Today in Hindu society, unmarried girls are still taught to worship Lord Śiva with the idea that they may get husbands like him. Lord Śiva is the ideal husband, not in the sense of riches or sense gratification, but because he is the greatest of all devotees. Vaiṣṇavānāṁ yathā śambhuḥ: Śambhu, or Lord Śiva, is the ideal Vaiṣṇava. He constantly meditates upon Lord Rāma and chants Hare Rāma, Hare Rāma, Rāma Rāma, Hare Hare. Lord Śiva has a Vaiṣṇava sampradāya, which is called the Viṣṇu Svāmī-sampradāya. Unmarried girls worship Lord Śiva so that they can expect a husband who is as good a Vaiṣṇava as he. The girls are not taught to select a husband who is very rich or very opulent for material sense gratification; rather, if a girl is fortunate enough to get a husband as good as Lord Śiva in devotional service, then her life becomes perfect. The wife is dependent on the husband, and if the husband is a Vaiṣṇava, then naturally she shares the devotional service of the husband because she renders him service.
-Śrīmad-Bhāgavatam 3.23.1 Purport
4. Why does Lord Śiva have snakes all over his body?
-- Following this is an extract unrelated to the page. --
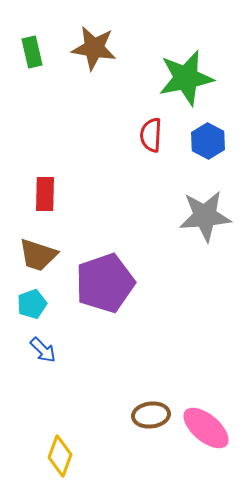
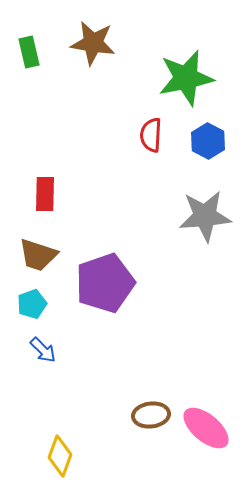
brown star: moved 1 px left, 5 px up
green rectangle: moved 3 px left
In order to get release from the false ego, one has to worship Saṅkarṣaṇa. Saṅkarṣaṇa is also worshiped through Lord Śiva; the snakes which cover the body of Lord Śiva are representations of Saṅkarṣaṇa, and Lord Śiva is always absorbed in meditation upon Saṅkarṣaṇa.
5. What is the position of Lord Śiva ?
In the Vāmana Purāṇa it is said that the same Viṣṇu expands Himself as Brahmā and Śiva to direct the different qualities.
Maheśvara, or Lord Śiva, is not an ordinary living being, nor is he equal to Lord Viṣṇu. Effectively comparing Lord Viṣṇu and Lord Śiva, the Brahma-saṁhitā says that Viṣṇu is like milk, whereas Śiva is like curd. Curd is nothing like milk, but nevertheless it is milk also.